If the cancer is diagnosed, there are two tests that the patient will be asked to assist in the prognosis: the hormone receptor test and the HER2 / neu test. These tests will give you information about which cancer treatments are most effective in each situation.
Myth: Young people do not need to take the exam
Truth: Breast cancer is more common in older women, but it can happen in younger women as well, especially if there is a family history. From the age of 40 the exam must be performed annually, but it is very important to be up to date with your body always.
Myth: If there is no family history, there is no risk of breast cancer
Truth: If someone in the family has had breast cancer, the chances of the patient actually having the disease increase.
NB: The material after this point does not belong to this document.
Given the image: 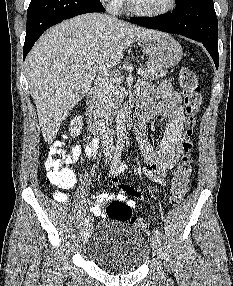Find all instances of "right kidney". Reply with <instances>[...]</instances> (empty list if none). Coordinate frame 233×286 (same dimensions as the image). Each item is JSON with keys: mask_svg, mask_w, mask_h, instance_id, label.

However, among all women who have the disease, 85% have no family history. So it is important not to miss the exam because of that.
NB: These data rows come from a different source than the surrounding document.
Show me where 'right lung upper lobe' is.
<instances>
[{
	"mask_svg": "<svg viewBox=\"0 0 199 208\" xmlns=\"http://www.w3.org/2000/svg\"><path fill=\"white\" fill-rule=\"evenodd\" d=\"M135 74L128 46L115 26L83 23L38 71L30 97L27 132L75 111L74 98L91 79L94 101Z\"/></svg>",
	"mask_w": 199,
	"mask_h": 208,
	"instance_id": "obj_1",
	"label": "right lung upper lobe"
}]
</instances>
Myth: Radiation is dangerous
Truth: The use of X-rays in mammography is used to obtain a good image of breast tissues and its risk is minimal when compared to the benefits that the exam offers.
Myth: Altered test result means cancer
Truth: Many women fail to get tested for fear of what they will find, but it is important to be aware that if there is actually cancer, it will only worsen treatment conditions and chances of cure. In addition, 80% of the nodules found are benign.
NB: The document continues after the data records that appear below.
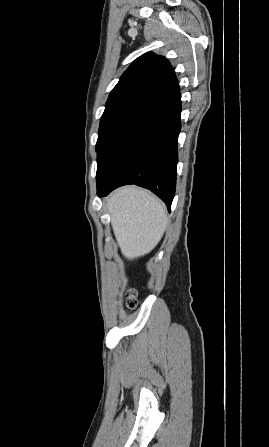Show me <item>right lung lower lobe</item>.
Instances as JSON below:
<instances>
[{"label": "right lung lower lobe", "mask_w": 269, "mask_h": 447, "mask_svg": "<svg viewBox=\"0 0 269 447\" xmlns=\"http://www.w3.org/2000/svg\"><path fill=\"white\" fill-rule=\"evenodd\" d=\"M178 84L127 115L97 158V194L136 184L160 197L170 211L175 194L177 139L181 128Z\"/></svg>", "instance_id": "98d812e1"}]
</instances>
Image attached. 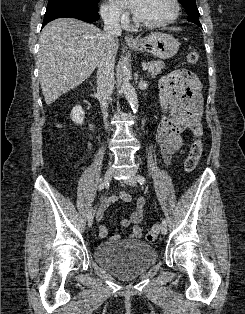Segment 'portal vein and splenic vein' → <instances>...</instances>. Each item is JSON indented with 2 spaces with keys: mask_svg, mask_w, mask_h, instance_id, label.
<instances>
[{
  "mask_svg": "<svg viewBox=\"0 0 245 314\" xmlns=\"http://www.w3.org/2000/svg\"><path fill=\"white\" fill-rule=\"evenodd\" d=\"M148 69V65L143 66V71H146Z\"/></svg>",
  "mask_w": 245,
  "mask_h": 314,
  "instance_id": "portal-vein-and-splenic-vein-1",
  "label": "portal vein and splenic vein"
}]
</instances>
Myth: People who do not have breast lumps do not need to be tested
Truth: Even if the patient does not feel these nodules, they can still exist. Small tumors are common and early diagnosis increases the chances of a cure by 95%.
Myth: Having a healthy life excludes the risks of breast cancer
Truth: Physical exercise and healthy eating help to reduce the chances of developing the disease, but do not eliminate it entirely. The annual examination after the patient turns 40 is essential.
Myth: Mammography doesn’t work on very dense breasts
Truth: Although it is not as effective, because the images are not very clear in very dense breasts, the exam is not necessary. Ultrasound and magnetic resonance imaging are complementary exams that are highly recommended in these cases.
Self-examination is essential for the woman to know her breasts in detail, thus facilitating the perception of any abnormality there. It’s easy, fast and useful. And the sooner you discover the possibility of cancer, the greater the chances of a cure.
To perform the self-examination, the woman must be without clothes from the waist up, in front of a mirror, carefully observing if there is any type of deformation in the breasts.
With one arm up, the hand placed should make circular movements in one of the breasts, from the outside to the inside, in order to find spaces or small lumps. This procedure should be done on both breasts, up to the armpits.
Self-examination should preferably be performed in the period immediately after menstruation. In the case of women who do not menstruate, the ideal is to choose a fixed date to do it monthly.
Self-examination only identifies cancer when the disease already exists. Therefore, it is important to have a mammogram every year to identify the problem in advance.
It is also worth mentioning that when detecting signs of abnormalities, the patient should not panic, as they may be just benign functional changes.
Mammography is an indispensable examination in women’s lives. Although it is a little uncomfortable, it is quick and easy. The sooner the cancer is discovered, the greater the chances of a cure.